Nach erfolglosem Widerspruch nebst Verfahren des einstweiligen Rechtsschutzes wurde Klage erhoben. Das VG hat die Klage abgewiesen, da „als gesichert davon ausgegangen werden“ könne, dass das verwendete Messgerät die Rohmessdaten zuverlässig speichere und eine nachträgliche Überprüfung ermögliche. Der Kläger habe die Daten im Verwaltungsverfahren nicht angefordert; das gehe zu seinen Lasten. Auch verpflichte der Amtsermittlungsgrundsatz die Behörde nicht, das Ergebnis der Geschwindigkeitsmessung „ins Blaue hinein“ zu hinterfragen. Ermittlungen seien erst geboten, wenn der Fahrzeughalter Unstimmigkeiten der Messung aufzeige oder sie sich der Behörde aufdrängen müssten. Dazu müsse er substanziierte Angaben machen. Das sei hier mit dem pauschalen Verweis auf die Rspr. des VerfGH nicht geschehen.

Auch vor dem OVG hatte der Kläger keinen Erfolg. Die Behauptung des Klägers, das Messgerät habe die zur Überprüfung notwendigen Rohmessdaten nicht gespeichert, treffe nicht zu; das habe die Sachaufklärung im Berufungsverfahren ergeben. Der Kläger habe den Datenzugang erst beantragt, als die ihm gegenüber ergangene Anordnung bereits in der Hauptsache erledigt gewesen sei.

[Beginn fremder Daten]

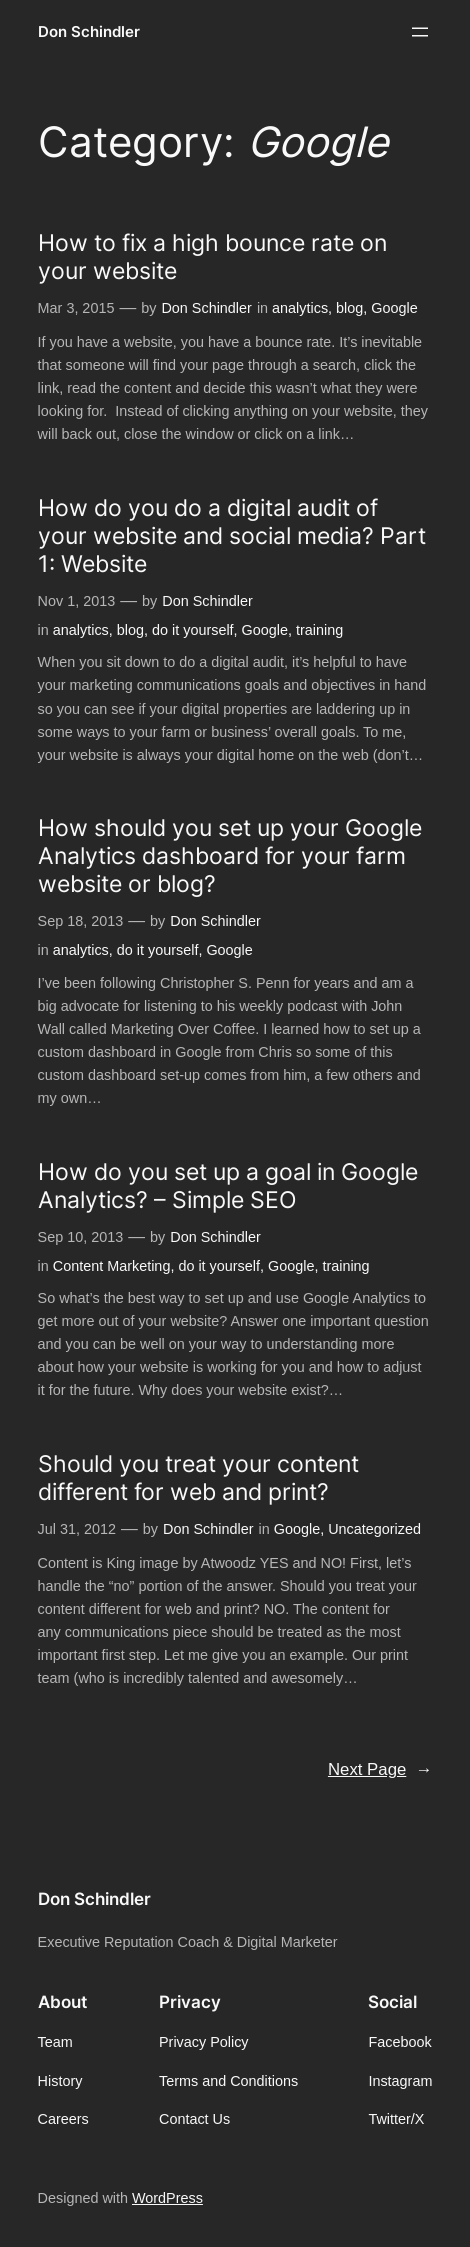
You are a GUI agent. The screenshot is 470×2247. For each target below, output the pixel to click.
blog (349, 308)
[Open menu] (420, 32)
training (319, 630)
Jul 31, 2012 (77, 1529)
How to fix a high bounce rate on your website (212, 257)
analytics (300, 308)
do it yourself (193, 630)
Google (394, 308)
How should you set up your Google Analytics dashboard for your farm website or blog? (230, 856)
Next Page (380, 1770)
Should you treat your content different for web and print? (198, 1478)
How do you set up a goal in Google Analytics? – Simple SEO (228, 1186)
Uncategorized (374, 1529)
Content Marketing (112, 1266)
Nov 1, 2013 (77, 601)
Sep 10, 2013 (81, 1237)
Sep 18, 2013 (81, 921)
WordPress (167, 2198)
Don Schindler (89, 32)
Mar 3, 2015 (76, 308)
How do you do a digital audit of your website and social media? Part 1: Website (232, 536)
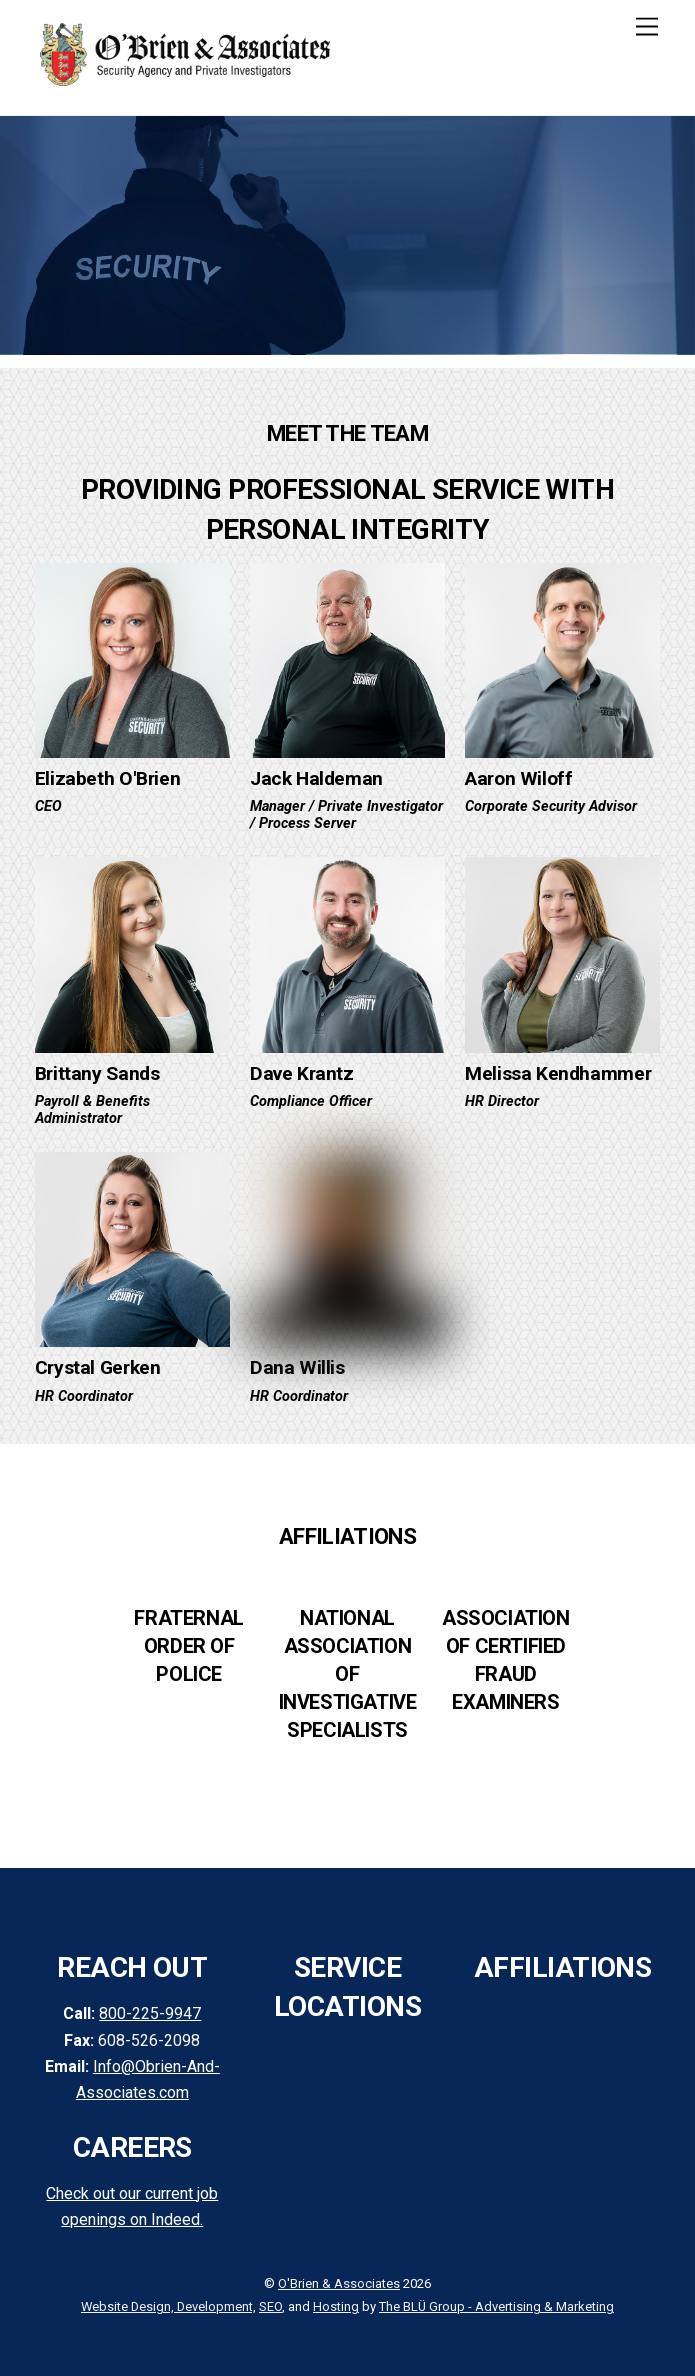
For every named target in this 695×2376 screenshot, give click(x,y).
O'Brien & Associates (339, 2283)
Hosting (336, 2306)
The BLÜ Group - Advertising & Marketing (496, 2306)
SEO (270, 2306)
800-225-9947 (150, 2013)
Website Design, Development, (168, 2306)
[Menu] (647, 27)
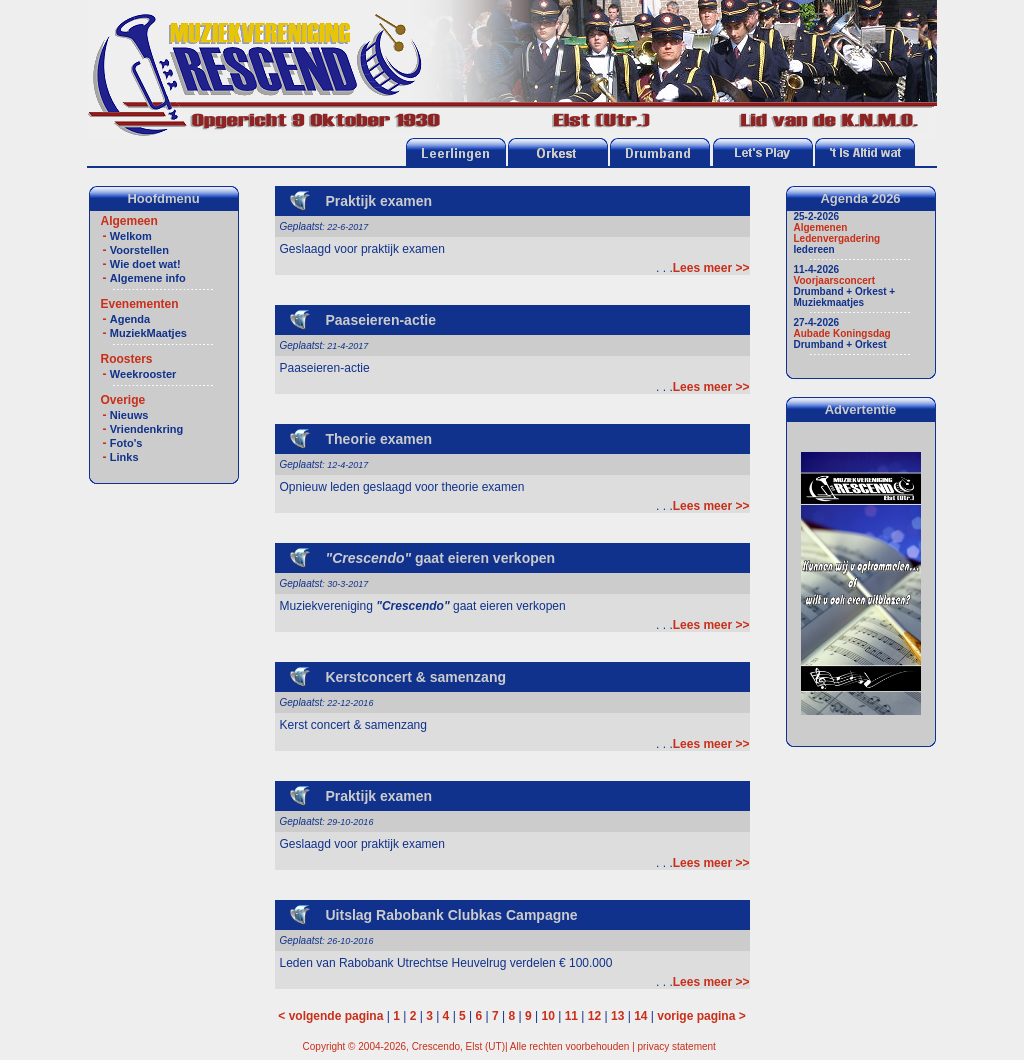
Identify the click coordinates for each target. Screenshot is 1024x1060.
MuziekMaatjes (148, 333)
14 (640, 1016)
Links (124, 457)
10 (548, 1016)
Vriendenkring (146, 429)
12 (594, 1016)
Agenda (130, 319)
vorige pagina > (701, 1016)
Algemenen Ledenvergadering (837, 233)
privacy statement (677, 1046)
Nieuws (129, 415)
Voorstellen (139, 250)
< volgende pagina (330, 1016)
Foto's (126, 443)
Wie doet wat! (145, 264)
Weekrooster (143, 374)
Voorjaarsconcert (835, 280)
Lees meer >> (711, 268)
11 (571, 1016)
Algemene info (148, 278)
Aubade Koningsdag (842, 333)
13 (617, 1016)
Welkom (131, 236)
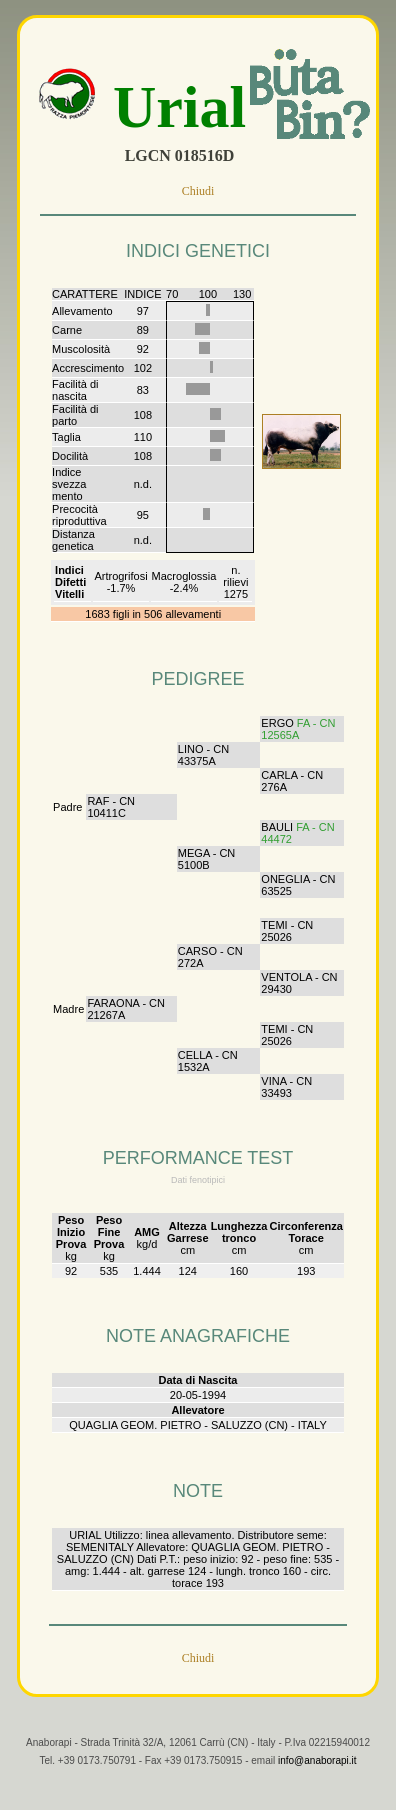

Die Revision gegen das Urteil des OVG hat das BVerwG zurückgewiesen. Hier die Leitsätze des BVerwG, die m.E., da die Thematik ziemlich „ausgekaut“ ist, reichen:

  1. Wird eine Fahrtenbuchanordnung auf die mit einem standardisierten Messverfahren ermittelte Überschreitung der zulässigen Höchstgeschwindigkeit gestützt, muss das Ergebnis der Geschwindigkeitsmessung von Amts wegen nur überprüft werden, wenn der Adressat der Anordnung plausible Anhaltspunkte für einen Messfehler vorträgt oder sich solche Anhaltspunkte sonst ergeben.
  2. Wendet sich der Adressat einer Fahrtenbuchanordnung gegen die Verwertbarkeit der Geschwindigkeitsmessung mit einem standardisierten Messverfahren, kann er sich nicht mit Erfolg auf die Verweigerung des Zugangs zu bei der Bußgeldstelle gespeicherten Daten berufen, wenn er nicht seinerseits alles ihm Zumutbare unternommen hat, um den gewünschten Zugang von der Bußgeldstelle zu erhalten.